### Stored records
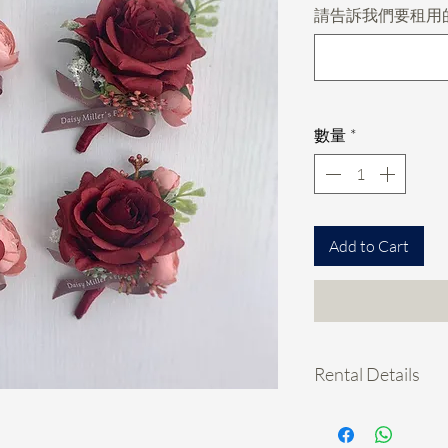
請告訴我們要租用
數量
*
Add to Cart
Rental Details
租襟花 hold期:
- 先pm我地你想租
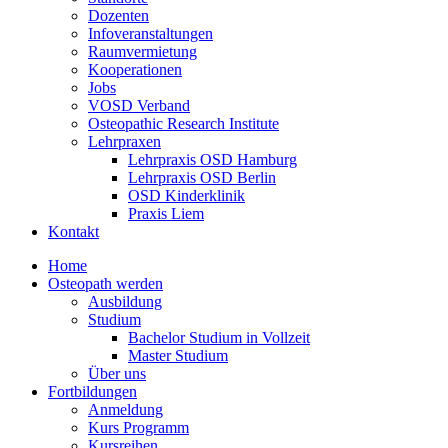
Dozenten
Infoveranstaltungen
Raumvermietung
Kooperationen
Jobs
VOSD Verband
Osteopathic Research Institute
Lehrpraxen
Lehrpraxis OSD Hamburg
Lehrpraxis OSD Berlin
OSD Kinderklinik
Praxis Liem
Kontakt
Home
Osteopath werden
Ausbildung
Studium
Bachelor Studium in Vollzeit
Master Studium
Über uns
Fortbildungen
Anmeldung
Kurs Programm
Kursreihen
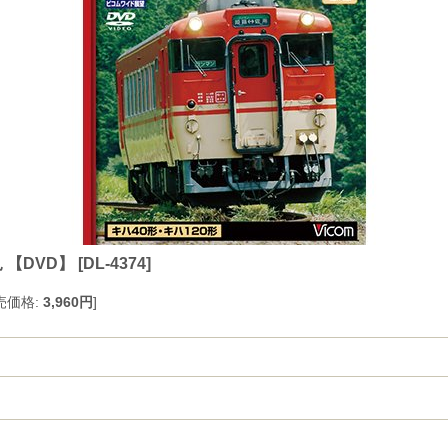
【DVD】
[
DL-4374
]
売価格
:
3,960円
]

---

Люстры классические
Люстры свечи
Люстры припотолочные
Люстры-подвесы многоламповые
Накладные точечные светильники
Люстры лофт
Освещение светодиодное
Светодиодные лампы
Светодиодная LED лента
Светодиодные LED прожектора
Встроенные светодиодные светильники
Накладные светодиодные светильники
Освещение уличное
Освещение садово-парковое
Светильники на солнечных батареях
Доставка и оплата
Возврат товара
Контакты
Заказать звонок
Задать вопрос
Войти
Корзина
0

--

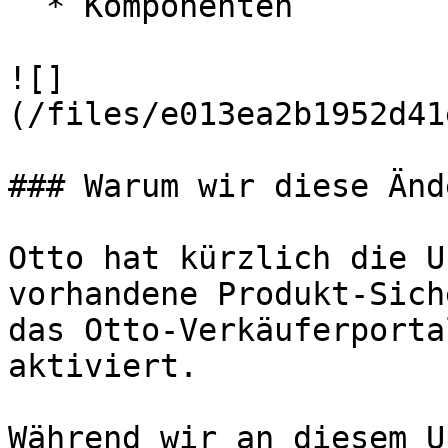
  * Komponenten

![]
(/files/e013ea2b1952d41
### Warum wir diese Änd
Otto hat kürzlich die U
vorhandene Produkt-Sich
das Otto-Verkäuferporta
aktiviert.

### Work instructions
Copy the lines of the entries above that mention "Накладные".

### Result of the exercise
Накладные точечные светильники
Накладные светодиодные светильники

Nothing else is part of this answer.